Le nombre élevé d’enfants par classe ainsi que la charge de travail des enseignants, notamment l’augmentation des tâches administratives, représentent également un frein à l’engagement des écoles dans des projets tels que les potagers scolaires.
Par ailleurs, l’accès à un terrain, à l’eau et aux intrants appropriés, comme les semences ou le compost, ainsi qu’aux outils nécessaires n’est pas toujours évident, en particulier dans le contexte des pays du « Sud » mais aussi en Belgique. « Pour semer, il faut acheter des graines et un minimum d’outils, or les écoles n’ont pas d’argent », relate Ethel Ernoux. Au Bénin, Alex Laleye ajoute la problématique des vols de légumes, dans certaines écoles.
On constate un manque de capitalisation et d’évaluation des effets de ce type de projet sur le long terme. Il n’est donc pas évident de dresser une liste exhaustive des contraintes et des conditions du succès des potagers scolaires. Et ce d’autant plus que les difficultés rencontrées sont spécifiques au contexte de chaque pays, région ou école. Les solutions qui leur sont apportées doivent donc l’être également.
En définitive, malgré ces difficultés, l’engouement croissant pour les potagers scolaires démontre combien il est aujourd’hui urgent et essentiel de remettre l’élève et la nature au centre des apprentissages. En ancrant le respect de l’environnement et de sa propre santé dans les pratiques quotidiennes, la reconnexion avec l’origine de notre alimentation est tout simplement nécessaire pour affronter les défis écologiques et sociaux auxquelles font face nos sociétés.
Sources :
- Bruxelles Environnement, Un potager à l’école, mai 2022, https://environnement.brussels/un-potager-lecole
- Curnier Daniel, Jardins scolaires : effet de mode ou outil idéal pour une éducation en vue d’un développement durable ?, Mémoire, Haute Ecole Pédagogique Vaud, 2014.

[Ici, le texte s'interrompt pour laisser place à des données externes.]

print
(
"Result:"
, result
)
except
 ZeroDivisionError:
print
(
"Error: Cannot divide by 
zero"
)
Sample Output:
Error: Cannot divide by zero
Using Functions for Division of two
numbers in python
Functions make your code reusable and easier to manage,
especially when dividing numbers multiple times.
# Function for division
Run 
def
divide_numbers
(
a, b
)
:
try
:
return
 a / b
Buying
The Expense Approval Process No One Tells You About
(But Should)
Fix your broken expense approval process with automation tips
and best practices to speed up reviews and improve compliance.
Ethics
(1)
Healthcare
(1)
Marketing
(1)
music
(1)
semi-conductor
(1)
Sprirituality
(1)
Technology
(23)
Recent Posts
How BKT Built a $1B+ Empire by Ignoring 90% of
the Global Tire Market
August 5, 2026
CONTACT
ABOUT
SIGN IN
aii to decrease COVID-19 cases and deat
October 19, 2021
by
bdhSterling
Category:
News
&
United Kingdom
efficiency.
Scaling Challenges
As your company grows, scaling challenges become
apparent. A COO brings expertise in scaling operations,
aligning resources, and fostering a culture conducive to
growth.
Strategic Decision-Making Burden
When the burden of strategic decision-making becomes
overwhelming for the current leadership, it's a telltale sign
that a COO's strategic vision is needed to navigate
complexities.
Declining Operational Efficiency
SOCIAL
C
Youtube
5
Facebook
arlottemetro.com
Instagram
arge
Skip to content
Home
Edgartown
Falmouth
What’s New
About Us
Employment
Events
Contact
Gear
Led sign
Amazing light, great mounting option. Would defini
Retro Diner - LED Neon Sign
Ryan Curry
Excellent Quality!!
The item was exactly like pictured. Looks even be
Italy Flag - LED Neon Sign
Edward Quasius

- Eclosio, Le potager scolaire : s’alimenter sainement, tout en apprenant !, https://www.eclosio.ong/project/le-potager-scolaire-salimenter-sainement-tout-en-apprenant/
- FAO, Une nouvelle donne pour les jardins scolaires, 2010.

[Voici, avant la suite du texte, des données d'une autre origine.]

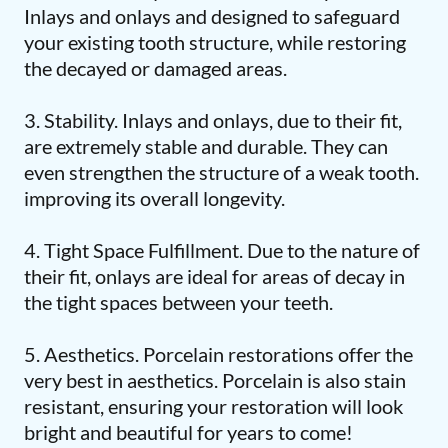
Inlays and onlays and designed to safeguard
your existing tooth structure, while restoring
the decayed or damaged areas.
3. Stability. Inlays and onlays, due to their fit,
are extremely stable and durable. They can
even strengthen the structure of a weak tooth.
improving its overall longevity.
4. Tight Space Fulfillment. Due to the nature of
their fit, onlays are ideal for areas of decay in
the tight spaces between your teeth.
5. Aesthetics. Porcelain restorations offer the
very best in aesthetics. Porcelain is also stain
resistant, ensuring your restoration will look
bright and beautiful for years to come!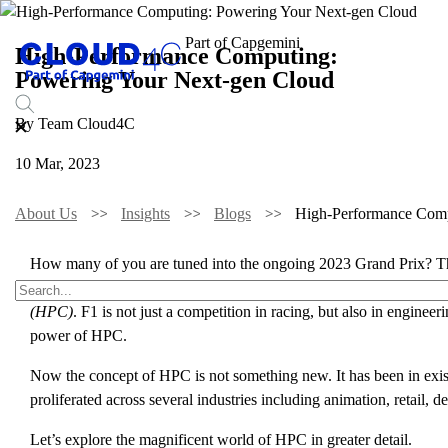
High-Performance Computing:
Powering Your Next-gen Cloud
By Team Cloud4C
10 Mar, 2023
About Us
Insights
Blogs
High-Performance Comp
How many of you are tuned into the ongoing 2023 Grand Prix? This m
against time. As much as it is fun to watch the race cars engage i
(HPC)
. F1 is not just a competition in racing, but also in engine
power of HPC.
Now the concept of HPC is not something new. It has been in exist
proliferated across several industries including animation, retail, 
Let’s explore the magnificent world of HPC in greater detail.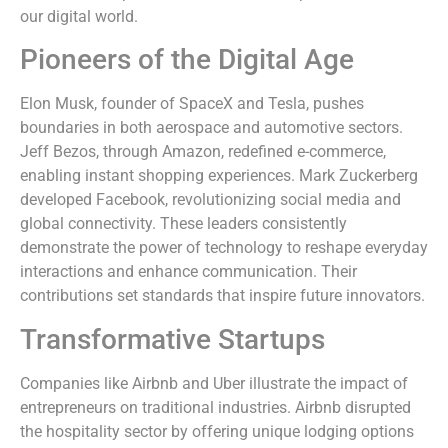
our digital world.
Pioneers of the Digital Age
Elon Musk, founder of SpaceX and Tesla, pushes
boundaries in both aerospace and automotive sectors.
Jeff Bezos, through Amazon, redefined e-commerce,
enabling instant shopping experiences. Mark Zuckerberg
developed Facebook, revolutionizing social media and
global connectivity. These leaders consistently
demonstrate the power of technology to reshape everyday
interactions and enhance communication. Their
contributions set standards that inspire future innovators.
Transformative Startups
Companies like Airbnb and Uber illustrate the impact of
entrepreneurs on traditional industries. Airbnb disrupted
the hospitality sector by offering unique lodging options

- FAO, Améliorer la nutrition grâce aux jardins potagers. Module de formation à l’intention des agents de terrain en Afrique, 2002.
- Iles de Paix, Projet Potagers du Monde, financé par le WBI, Rapport final, 2022.

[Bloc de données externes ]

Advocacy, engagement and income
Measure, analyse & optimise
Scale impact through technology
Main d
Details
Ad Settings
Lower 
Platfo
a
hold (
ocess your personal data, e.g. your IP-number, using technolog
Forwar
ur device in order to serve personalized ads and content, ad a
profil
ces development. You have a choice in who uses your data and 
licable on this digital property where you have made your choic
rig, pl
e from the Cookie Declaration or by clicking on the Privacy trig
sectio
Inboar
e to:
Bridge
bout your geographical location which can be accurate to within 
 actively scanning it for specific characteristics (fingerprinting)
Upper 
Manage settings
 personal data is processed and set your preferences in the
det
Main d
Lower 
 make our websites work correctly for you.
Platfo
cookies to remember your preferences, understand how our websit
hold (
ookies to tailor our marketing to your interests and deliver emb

- UFAPEC (Union francophone des associations de parents de l’enseignement catholique), Potagers à l’école : quelles récoltes sociales, France Baie, Février 2016.
[1] APRIFEL, Quand la cour d’école se transforme en potager, https://www.aprifel.com/fr/article-revue-equation-nutrition/quand-la-cour-decole-se-transforme-en-potager/
[2] FAO, Une nouvelle donne pour les jardins scolaires, 2010.